We start by setting the content type to XML (1) again, and by fetching our posts (2). We won't be checking if there are no posts, because in that case, we will return all the static pages.

static func create(with request: Request) throws -> ResponseRepresentable {

	request.setValue("application/xml", forHTTPHeaderField: "Content-Type")

	// 1
	let noPriority = [
		"privacy-policy",
		"feed"
	]

	// 2
	let lowPriority = [
		"projects/bouncyb",
		"projects/sosmorse",
		"projects/iwordjuggle",
		"projects/carminder"
	]

	// 3
	let highPriority = [
		"about",
		"projects",
		"projects/expenses-planner"
	]

	let posts = try Post.query().sorted().run()
	let urls = noPriority + lowPriority + highPriority
	let root = "https://rolandleth.com/"
	var xml = ""

	xml += "<?xml version=\"1.0\" encoding=\"UTF-8\"?>"
	xml += "<urlset xmlns=\"http://www.sitemaps.org/schemas/sitemap/0.9\">"

	// 4
	func priority(for url: String) -> Float {
		if highPriority.contains(url) {
			return 0.9
		}

		if lowPriority.contains(url) {
			return 0.3
		}

		return 0.1
	}

	// 5
	urls.forEach {
		xml += "<url>"
		xml += "<loc>\(root)\($0)</loc>"
		xml += "<changefreq>yearly</changefreq>"
		xml += "<priority>\(priority(for: $0))</priority>" // 6
		xml += "</url>"
	}

	// 7
	posts.forEach {
		xml += "<url>"
		xml += "<loc>\(root)\($0.link)</loc>"
		xml += "<changefreq>monthly</changefreq>"
		xml += "<priority>0.5</priority>" // 8
		xml += "<lastmod>\($0.modified)</lastmod>"
		xml += "</url>"
	}

	xml += "</urlset>" // 9

	return xml // 10
}

A sitemap entry has an optional property called priority, which tells the crawler how important a page is, in comparison with the others.
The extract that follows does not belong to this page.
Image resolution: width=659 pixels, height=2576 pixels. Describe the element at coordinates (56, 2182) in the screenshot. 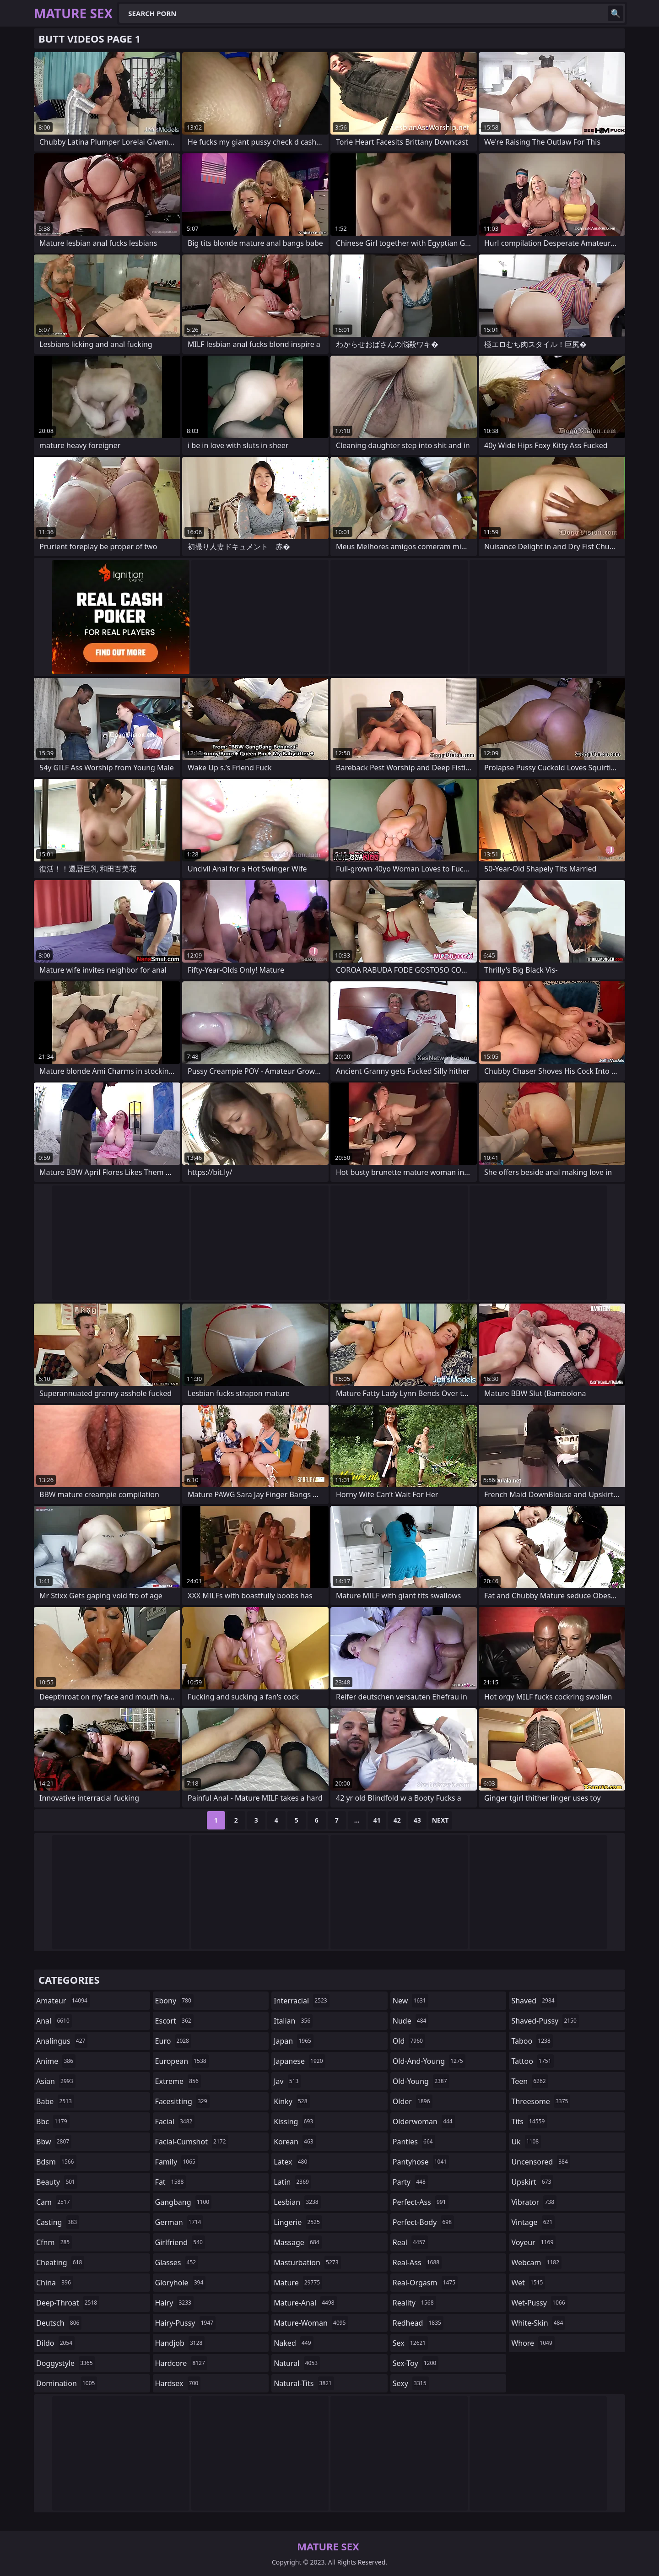

I see `beauty` at that location.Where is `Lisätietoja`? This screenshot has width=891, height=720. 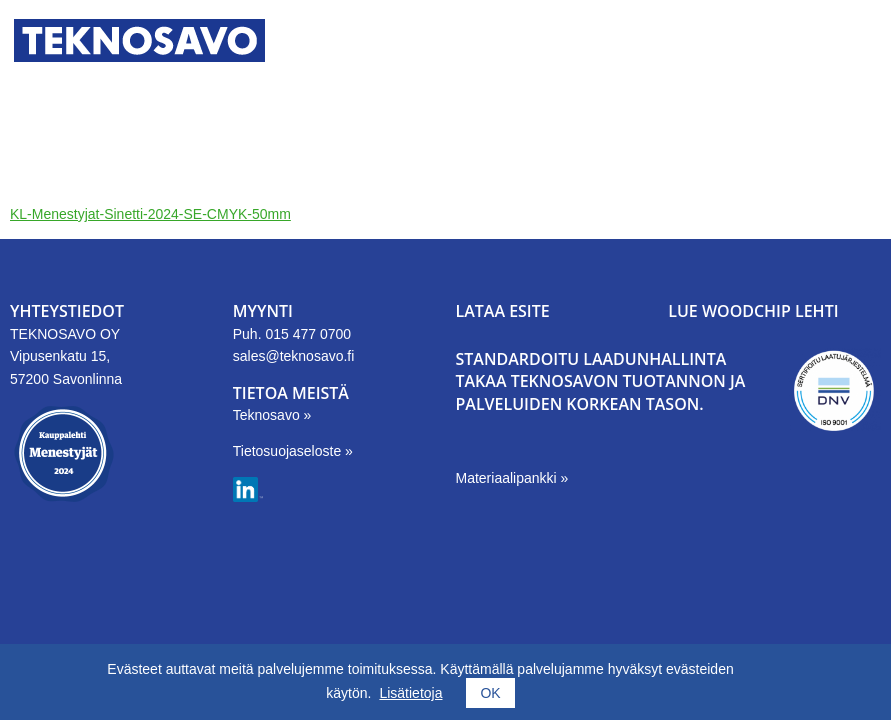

The range for this property is 0-1, with a default value of 0.5.

In my particular case, I wanted some pages to be totally unimportant (1), some to have low priority, because they are old projects (2), and some to have high priority (3).

We iterate through all URLs (5), and with the help of a function (4), we set its desired priority (6).

We then continue by iterating through all posts (7), and this time we set the priority to 0.5 (8), just to be explicit about what's happening: we want all posts to have neutral priority; they are all equally important.

Finally, we close the urlset tag (9), and return the xml string (10), wrapping up the sitemap creation.